When Sandy Sides’s 5-year-old daughter Savannah saw a commercial promoting organ donation, she insisted her mother register her as a donor. “I sat her down and asked if she knew what that meant,” Sides said. “I told her ‘honey, you aren’t going to need to worry about this for a very long time.’ And she said, ‘Mommy, you don’t understand. I won’t need them when I get to heaven.’”
Sides registered Savannah, and the rest of the family, as organ donors. Exactly one month later, she was fighting for her life from a car accident that also killed her 5-year-old daughter. Savannah saved five lives through organ and tissue donation.
One of the lives that Savannah saved was 2-year-old, Alexis Morgan, who was born with Biliary Atresia and listed with the United Network for Organ Sharing for a liver transplant when she was 6 months old. “When we were told that Alexis needed a liver transplant, this was our initial involvement with the organ donation process; however, Children’s Healthcare of Atlanta did a great job educating us about the overall process,” said Vickie Morgan, Alexis’s mom. “The transplant was successful and Alexis has thrived without limitations. She has been actively involved in sports the majority of her life and softball is her passion. People are shocked after learning that Alexis had a liver transplant, because she is so active and lives a normal life.”
For Sides, the decision to follow Savannah’s wishes was a no-brainer. “Sometimes I think we need to step in other people’s shoes,” she said. “If we just did that for a moment, I don’t think it would take a minute or two to come to the realization, ‘oh yeah, that’s what I need to do.’ Savannah didn’t flinch, even when I was trying to talk her out of it.”
Two families, united by tragedy and bonded through the same cause.
“After Alexis was transplanted, we expressed to the transplant team that we wanted to contact the donor family,” Morgan said. “We wrote a letter to the Sides family and were elated when we received a letter back from them. Their family is an extension of our family. Alexis participated in Kayla Sides’s [Savannah’s older sister] wedding, Stephen and Sandy came to softball tournaments to cheer on Alexis, and most recently they attended her high school graduation and party. We are so blessed to have them in our lives.”
And the gift of organ donation is a ripple effect that keeps giving. “It’s the gift of being able to watch your children grow up, or watch your grandchildren be born,” Sides said. And although she acknowledges that getting to see Alexis graduate is a momentous milestone, it’s also bittersweet. “It’s hard to find the words because, as a mom, I didn’t get to see my child graduate. But at the same time you are grateful to watch her parents feel so excited by all of their daughter’s achievements. To see her grow into this beautiful young lady is an honor. And if we had not made the choice to donate, her parents might not have had this moment.”

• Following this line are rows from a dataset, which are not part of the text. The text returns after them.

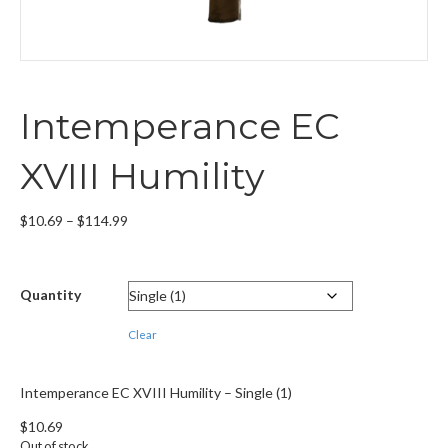
Intemperance EC
XVIII Humility
Price
$
10.69
–
$
114.99
range:
$10.69
through
Quantity
$114.99
Clear
Intemperance EC XVIII Humility – Single (1)
$
10.69
Out of stock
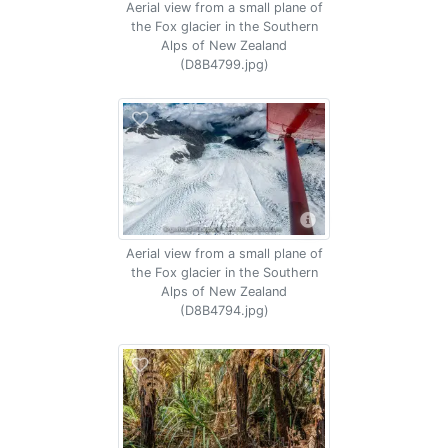
Aerial view from a small plane of
the Fox glacier in the Southern
Alps of New Zealand
(D8B4799.jpg)
Aerial view from a small plane of
the Fox glacier in the Southern
Alps of New Zealand
(D8B4794.jpg)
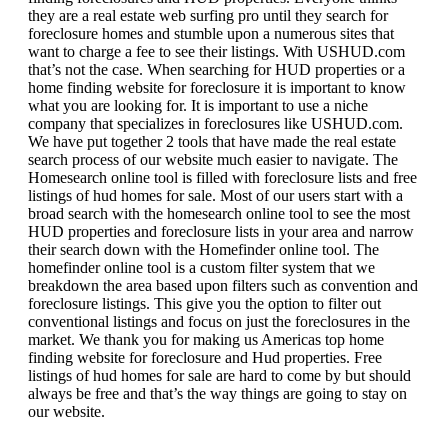
they are a real estate web surfing pro until they search for
foreclosure homes and stumble upon a numerous sites that
want to charge a fee to see their listings. With USHUD.com
that’s not the case. When searching for HUD properties or a
home finding website for foreclosure it is important to know
what you are looking for. It is important to use a niche
company that specializes in foreclosures like USHUD.com.
We have put together 2 tools that have made the real estate
search process of our website much easier to navigate. The
Homesearch online tool is filled with foreclosure lists and free
listings of hud homes for sale. Most of our users start with a
broad search with the homesearch online tool to see the most
HUD properties and foreclosure lists in your area and narrow
their search down with the Homefinder online tool. The
homefinder online tool is a custom filter system that we
breakdown the area based upon filters such as convention and
foreclosure listings. This give you the option to filter out
conventional listings and focus on just the foreclosures in the
market. We thank you for making us Americas top home
finding website for foreclosure and Hud properties. Free
listings of hud homes for sale are hard to come by but should
always be free and that’s the way things are going to stay on
our website.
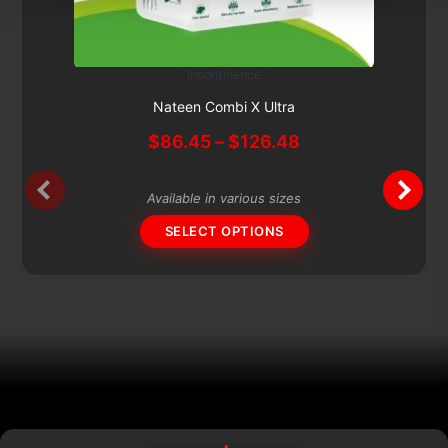
Incontinence
This
Subscribe & Save 5%
product
Nateen Combi X Ultra
has
Price
$
86.45
–
$
126.48
multiple
range:
variants.
$86.45
The
Available in various sizes
through
options
$126.48
SELECT OPTIONS
may
be
chosen
on
the
product
page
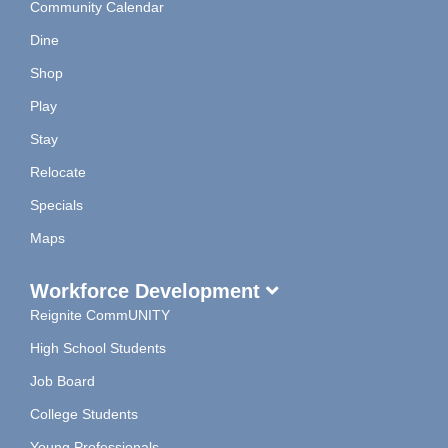
Community Calendar
Dine
Shop
Play
Stay
Relocate
Specials
Maps
Workforce Development
Reignite CommUNITY
High School Students
Job Board
College Students
Young Professionals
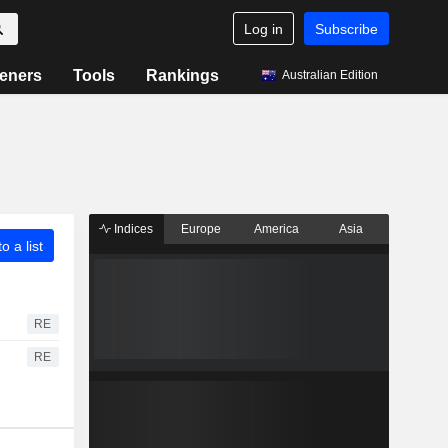
Log in
Subscribe
eners
Tools
Rankings
Australian Edition
Indices
Europe
America
Asia
o a list
RE
RE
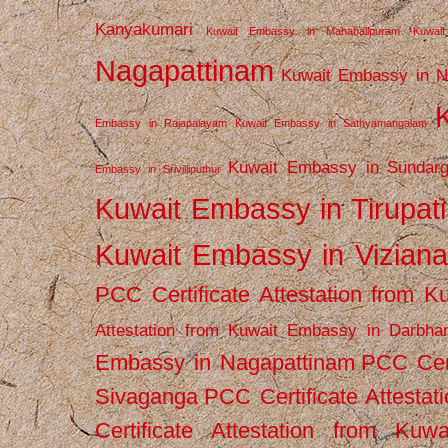
Kanyakumari
Kuwait Embassy in Mahabalipuram
Kuwai
Nagapattinam
Kuwait Embassy in N
Embassy in Rajapalayam
Kuwait Embassy in Sathyamangalam
Kuwait Embassy in Sundarg
Embassy in Srivilliputhur
Kuwait Embassy in Tirupati
Kuwait Embassy in Vizian
PCC Certificate Attestation from
Attestation from Kuwait Embassy in Darbha
Embassy in Nagapattinam
PCC Cert
Sivaganga
PCC Certificate Attestat
Certificate Attestation from Kuw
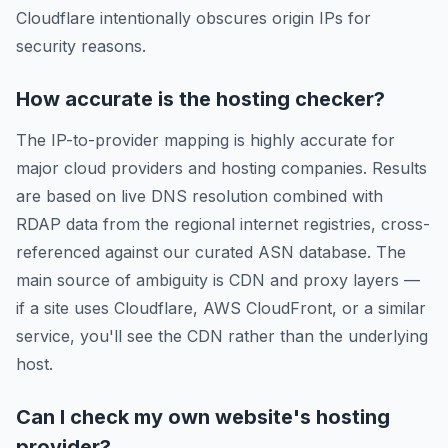
Cloudflare intentionally obscures origin IPs for
security reasons.
How accurate is the hosting checker?
The IP-to-provider mapping is highly accurate for
major cloud providers and hosting companies. Results
are based on live DNS resolution combined with
RDAP data from the regional internet registries, cross-
referenced against our curated ASN database. The
main source of ambiguity is CDN and proxy layers —
if a site uses Cloudflare, AWS CloudFront, or a similar
service, you'll see the CDN rather than the underlying
host.
Can I check my own website's hosting
provider?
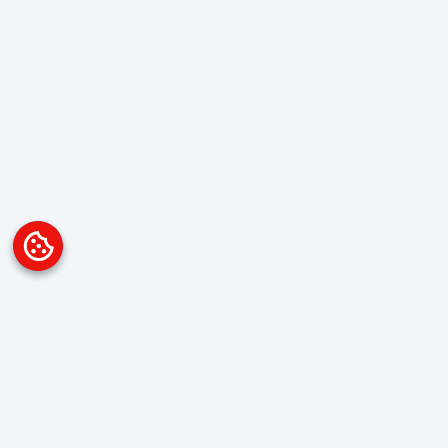
Platform
Overview
Visualization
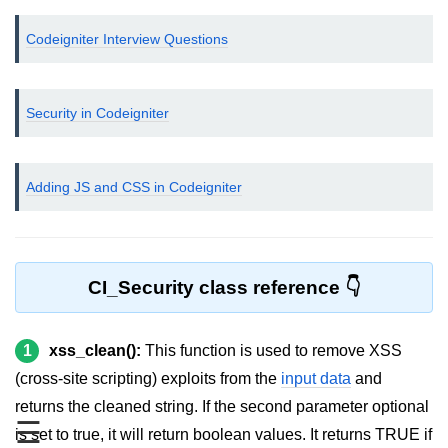
Helpers in CodeIgniter
Codeigniter Interview Questions
Connecting Database
Inserting Data to Database using
Security in Codeigniter
CodeIgniter
Displaying data from Database in
CodeIgniter
Adding JS and CSS in Codeigniter
CodeIgniter - Deleting Data from
Database
Update Database record in
CI_Security class reference
CodeIgniter
CodeIgniter Libraries
1
xss_clean():
This function is used to remove XSS
Error handling in CodeIgniter
(cross-site scripting) exploits from the
input data
and
returns the cleaned string. If the second parameter optional
Upload file using CodeIgniter
☰
is set to true, it will return boolean values. It returns TRUE if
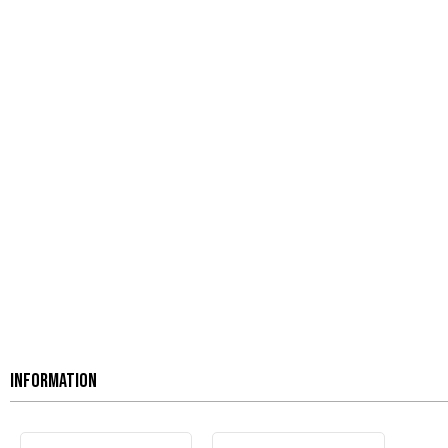
INFORMATION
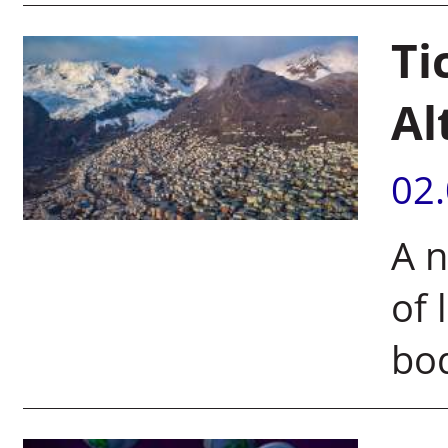
Ti
Al
02
A n
of
bod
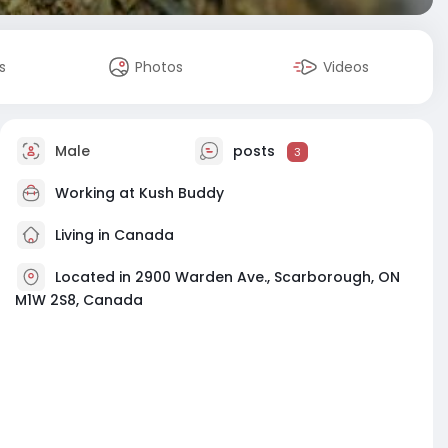
s
Photos
Videos
Male
posts
3
Working at
Kush Buddy
Living in Canada
Located in 2900 Warden Ave., Scarborough, ON
M1W 2S8, Canada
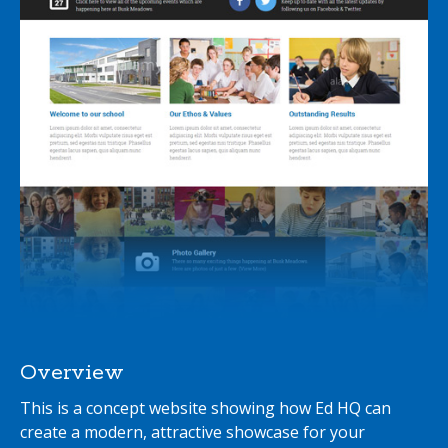
Overview
This is a concept website showing how Ed HQ can
create a modern, attractive showcase for your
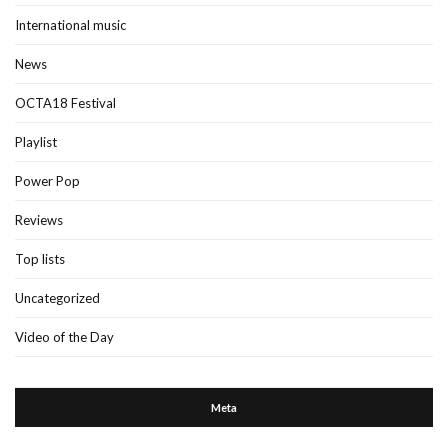
International music
News
OCTA18 Festival
Playlist
Power Pop
Reviews
Top lists
Uncategorized
Video of the Day
Meta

Morgan said that the decision to register as an organ donor is simple and she encourages family and friends to say “yes”. “Do the right thing,” she said. “Give someone else an opportunity to live life.”
Sides agrees. “We feel blessed because even in the midst of our hardest and darkest days ever, so many people’s prayers were answered,” she said. “I could have 100 more kids and it wouldn’t replace the one I lost. But God knew that there were going to be five lives that Savannah needed to save.”
Savannah’s parents, Sandy and Stephen, are pictured with Alexis at her high school graduation party.